Yikes though.. I bet the helper's gotta have a great chiropractor!


----------



## TonyR (May 4, 2008)

Great video..I love the Czech bred GSD,s


----------



## BritneyP (Oct 26, 2006)

GREAT video!!









Tracy- I agree, I really like Aika's pedigree.









The other cool thing, at about 2:36 is SG Dix z Perstatskeho mlyna, my new girl Darca's littermate.
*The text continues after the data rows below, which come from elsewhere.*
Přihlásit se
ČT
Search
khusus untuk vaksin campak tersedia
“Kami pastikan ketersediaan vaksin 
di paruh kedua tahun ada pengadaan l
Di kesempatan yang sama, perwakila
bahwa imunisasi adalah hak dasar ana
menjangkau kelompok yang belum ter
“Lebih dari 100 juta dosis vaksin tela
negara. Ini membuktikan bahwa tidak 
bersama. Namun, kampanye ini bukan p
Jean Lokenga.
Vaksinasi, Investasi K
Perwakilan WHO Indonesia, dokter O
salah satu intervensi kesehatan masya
Thanks for finding that Jack, it was cool to see Dix work!


----------



## JasperLoki (Sep 25, 2005)

Your welcome.

I am just trying to learn all about Czech dogs, and since Loki likes to attempt to destroy me in play, why not see what the grown ups look like









It was a fantastic vid, Patti, I loved Vikar as well.


----------



## BlackGSD (Jan 4, 2005)

While learning about "Czech dogs" keep in mind that a LOT of the dogs in that video and others like it, while they may reside in CZ, MANY are at least 1/2 to 3/4 WG working lines.


----------



## BlackGSD (Jan 4, 2005)

Since others mentioned some of the dogs being realted to theirs, this female: Agata Vepeden (she is at 4:00) is realted to Siren. Agatas dam, Denny Bily Trpaslik, and Sirens grandsire Dar Bily Tsrpaslik are littermates.


----------



## JasperLoki (Sep 25, 2005)

> Originally Posted By: BlackGSDWhile learning about "Czech dogs" keep in mind that a LOT of the dogs in that video and others like it, while they may reside in CZ, MANY are at least 1/2 to 3/4 WG working lines.


Thank you, didn't know that


----------



## BlackGSD (Jan 4, 2005)

You're welcome.








If you are ever bored, a lot of them are on the PDB if you want to look at their pedigrees.


----------